### ACTION ITEM
From the line containing "Trailer Restor" down to the final entry below, restate each line word for word.
(DATA TO USE Opens)
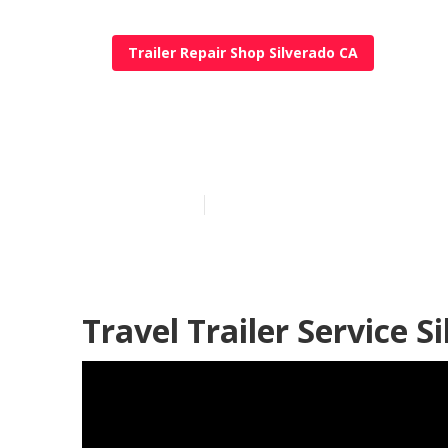
Trailer Repair Shop Silverado CA
Trailer Restor
Published en
10 min read
Travel Trailer Service S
(DATA TO USE Closes)
### SOLUTION FOR THIS EXERCISE
Trailer Restor
Published en
10 min read
Travel Trailer Service S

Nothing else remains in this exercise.